Erhebung der AOK zeigt: Corona-Impfung kann schwere Verläufe verhinder - und Kosten für Steuerzahler

Dabei seien 90 Prozent der Aufenthalte auf der Intensivstation mit einer Impfung vermeidbar, erklärte Christoph Spinner von der Technischen Universität München im "report München". Laut Spinner, der auch am Klinikum rechts der Isar tätig ist, werden die Patienten immer jünger, die Verläufe seien aber dennoch schwer. Ein wesentlicher Anteil der Patienten habe auch Wochen und Monate nach dem Klinikaufenthalt bleibende Folgen, die noch eine Anschlussbehandlung nötig machen.

Was vielen dabei nicht bewusst ist: Die ungeimpften Corona-Patienten beanspruchen nicht nur Klinikbetten und das medizinische Personal, sie verursachen auch in diesem Sinne "unnötige" Kosten.
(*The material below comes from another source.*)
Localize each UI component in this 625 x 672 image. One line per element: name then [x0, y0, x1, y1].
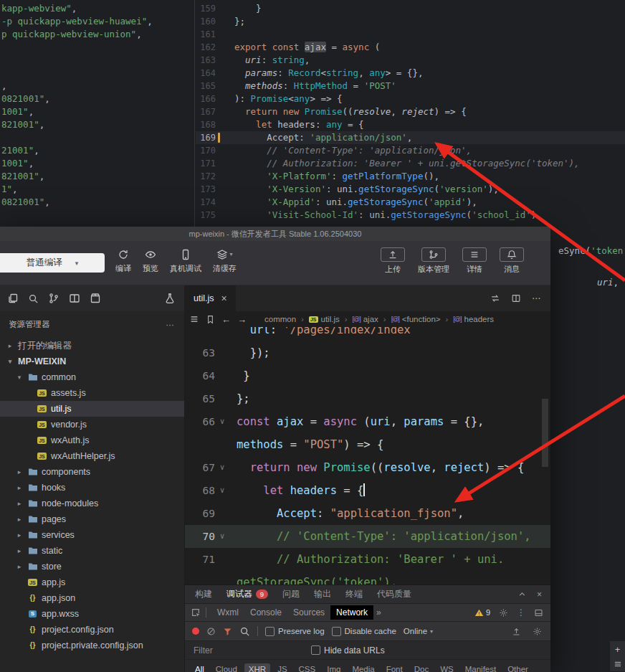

Eine exklusive Erhebung der AOK für "report München" hat ergeben, dass jeder beatmete Covid-Patient im Schnitt 34.200 Euro kostet. Seit Beginn der Pandemie haben die Kliniken rund 2,9 Milliarden Euro für die Corona-Behandlungskosten bei den Krankenkassen abgerechnet. Um Betten für Intensivpatienten freizuhalten, erhielten die Kliniken zudem milliardenhohe Zuschüsse aus Steuermitteln. Durch die Corona-Impfung ließen sich schwere Verläufe und damit auch die enormen Kosten für Versicherten und Steuerzahlenden vermeiden.

Auch für Krankenhausmanager Deerberg-Wittram ziehen die ungeimpften Patienten Kosten nach sich. Die Arbeit ist für das Personal auf den Corona-Stationen belastend, der Krankenstand entsprechend hoch. "Es ist eben ein Unterschied, ob man sich um schwerkranke Patienten kümmert, die ohne ihr Zutun eine schwere Erkrankung bekommen haben, oder ob sie auf einer Station arbeiten, wo ausnahmslos Menschen sind, die angebotene Schutzmaßnahmen wie eine Impfung nicht angenommen haben", so der RoMed-Geschäftsführer. Es sei für die Kollegen "eigentlich unerträglich" zu sehen, dass so gut wie alle Fälle durch die Impfung hätten vermieden werden können. Dass nach wie vor ein so großer Teil der Bevölkerung nicht geimpft ist, sei für ihn daher nicht nachvollziehbar. Derzeit sind rund 63 Prozent der Deutschen vollständig gegen Corona geimpft.